> EXERCISE REQUIREMENTS
Copy every record exactly, leaving the pictures out.

EXTRACTED MATERIAL START

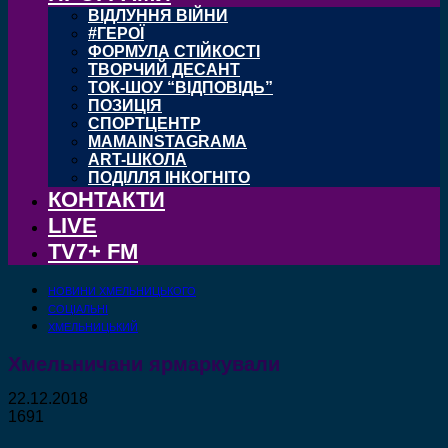
ВІДЛУННЯ ВІЙНИ
#ГЕРОЇ
ФОРМУЛА СТІЙКОСТІ
ТВОРЧИЙ ДЕСАНТ
ТОК-ШОУ “ВІДПОВІДЬ”
ПОЗИЦІЯ
СПОРТЦЕНТР
MAMAINSTAGRAMA
ART-ШКОЛА
ПОДІЛЛЯ ІНКОГНІТО
КОНТАКТИ
LIVE
TV7+ FM
НОВИНИ ХМЕЛЬНИЦЬКОГО
СОЦІАЛЬНІ
ХМЕЛЬНИЦЬКИЙ
Хмельничани ярмаркували
22.12.2018
1691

EXTRACTED MATERIAL END

> FINISHED TASK
ВІДЛУННЯ ВІЙНИ
#ГЕРОЇ
ФОРМУЛА СТІЙКОСТІ
ТВОРЧИЙ ДЕСАНТ
ТОК-ШОУ “ВІДПОВІДЬ”
ПОЗИЦІЯ
СПОРТЦЕНТР
MAMAINSTAGRAMA
ART-ШКОЛА
ПОДІЛЛЯ ІНКОГНІТО
КОНТАКТИ
LIVE
TV7+ FM
НОВИНИ ХМЕЛЬНИЦЬКОГО
СОЦІАЛЬНІ
ХМЕЛЬНИЦЬКИЙ
Хмельничани ярмаркували
22.12.2018
1691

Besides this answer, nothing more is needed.